データ通信
(data communication)
コンピュータと遠隔地の通信端末を通信回線でむすんで、ネットワーク経由で情報の送受信をすること。遠隔地のコンピュータ同士のデジタルデータの通信(送受信)の総称。1970年代にまだ通信手段がアナログの固定電話網(銅線を使った黒電話や公衆電話)だけだった時代に、コンピュータのデジタル情報を遠隔地の端末と送受信する技術を、有線の電話機を使ったアナログ信号の音声通信と区別して「データ通信」と呼んだ。現在は個人や企業に無線通信機器が普及したため、携帯電話回線(4G/5G)やWi-Fiを使い、スマホやPCでインターネット上の情報を送受信する技術を指している。携帯電話のキャリア(通信事業者)は「データ通信量○○ギガ」などのPRをしている。

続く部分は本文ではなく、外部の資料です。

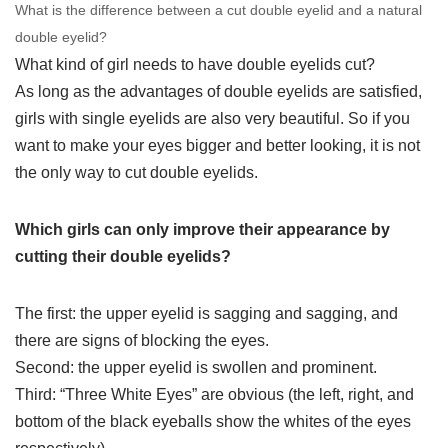
What is the difference between a cut double eyelid and a natural
double eyelid?
What kind of girl needs to have double eyelids cut?
As long as the advantages of double eyelids are satisfied,
girls with single eyelids are also very beautiful. So if you
want to make your eyes bigger and better looking, it is not
the only way to cut double eyelids.
Which girls can only improve their appearance by
cutting their double eyelids?
The first: the upper eyelid is sagging and sagging, and
there are signs of blocking the eyes.
Second: the upper eyelid is swollen and prominent.
Third: “Three White Eyes” are obvious (the left, right, and
bottom of the black eyeballs show the whites of the eyes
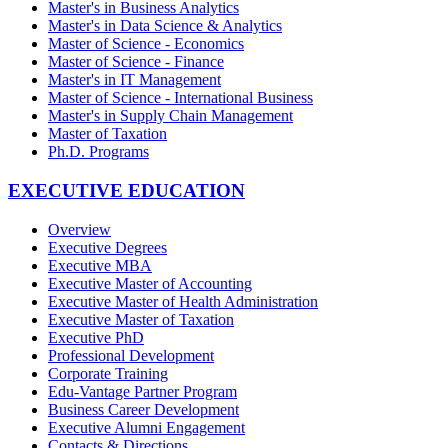
Master's in Business Analytics
Master's in Data Science & Analytics
Master of Science - Economics
Master of Science - Finance
Master's in IT Management
Master of Science - International Business
Master's in Supply Chain Management
Master of Taxation
Ph.D. Programs
EXECUTIVE EDUCATION
Overview
Executive Degrees
Executive MBA
Executive Master of Accounting
Executive Master of Health Administration
Executive Master of Taxation
Executive PhD
Professional Development
Corporate Training
Edu-Vantage Partner Program
Business Career Development
Executive Alumni Engagement
Contacts & Directions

1980年代から2000年頃まで、通信測定器メーカの製品総合カタログの大きなカテゴリーの1つに「データ通信」があったと筆者は記憶している。安藤電気やアンリツ、大井電気などがプロトコルアナライザを筆頭にモデムテスタなどを掲載していた。データ通信の測定器と伝送交換装置用測定器の違いを簡便に説明するのは難しい。あえていえば、基幹通信網(コアネットワーク)の通信装置やネットワークの評価をするのが伝送交換装置用測定器(レイヤ1のBERTや選択レベル計、上位層のプロトコルを確認するOTN・SDH/SONETアナライザ)で、データ通信は端末の評価をする測定器、というイメージである。